Supe de Tlatelolco cuando habían pasado ya seis años de la masacre. Se convirtió desde entonces en una de esas obsesiones de la segunda clasificación. Cuando la Plaza de las Tres Culturas se tiñó de sangre tenía yo apenas 10 años y estaba iniciando el sexto año de primaria. Fue más tarde cuando Tlatelolco se me reveló en medio de ese intensivo curso de política que fue para mí la desaparición del Charras. Fue 1974 el año infausto de su asesinato y yo estaba en segundo año de preparatoria. El torbellino que se desató en mi interior cuando empecé a asistir a las reuniones del comité de huelga de la prepa y, de manera especial, cuando tuve que correr a esconderme hacia el interior del edificio central de la Universidad de Yucatán (entonces todavía sin el apelativo de autónoma) para esquivar las balas de la policía, hizo que, para decirlo con palabras de Rigoberta, ‘me naciera la conciencia’. La Escuela de Economía, situada entonces, si no me equivoco, en la calle 61, en la casa donde ahora funciona el Hideyo Noguchi, se convirtió para mí en lugar de aprendizaje; numerosas sesiones me iniciaron en el conocimiento del marxismo como herramienta de cambio. Fueron tiempos de ingenuidad y de barricadas, de pasión y de utopías que se antojaban al alcance de la mano. Ese fue el lugar donde supe de la matanza y comencé a comprender su condición de crisálida.

De ahí ya no paré. Leí todo lo que encontré sobre Tlatelolco, desde los viejos ejemplares de la revista ¿Por Qué? hasta el libro de Elena Poniatowska y los dossiers que Proceso publicaba en los aniversarios grandes, pasando, privilegios de la imagen, por el estremecedor documental ‘El Grito’, de Leobardo López o ‘Rojo Amanecer’ de Jorge Fons. Cuando el demonio de la pluma se apoderó de mí, escribí miles de palabras sobre Tlatelolco y recorrí, con el dos de octubre a cuestas, casi todos los géneros: artículos periodísticos, cuentos, viñetas, poemas, elegías…
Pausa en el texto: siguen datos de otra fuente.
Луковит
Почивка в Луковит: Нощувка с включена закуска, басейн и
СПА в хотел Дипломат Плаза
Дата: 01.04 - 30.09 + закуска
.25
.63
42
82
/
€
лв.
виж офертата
Hoy, a los cincuenta años de que la sangre de la plaza fue lavada, llega la cita anual. Hace ya tiempo que la tinta de mi pluma ha ido perdiendo el color y el calor. Para Tlatelolco se me han gastado ya las palabras, sea entendido el verbo en español de Castilla o en español yucateco. Les dejo, pues, con algunas palabras del pasado, espigadas al azar entre lo escrito a lo largo de los últimos 25 años, desde que el demiurgo de la hoja en blanco comenzó a convertirse para mí en reto anual, conjuro, herida abierta, silencio reverente roto por el gemido y por el garabato. Es una entrega larga, de muchas hojas, con la ventaja suprema de poder, en el momento que así lo desee la lectora y el lector de este espacio, apagar la pantalla.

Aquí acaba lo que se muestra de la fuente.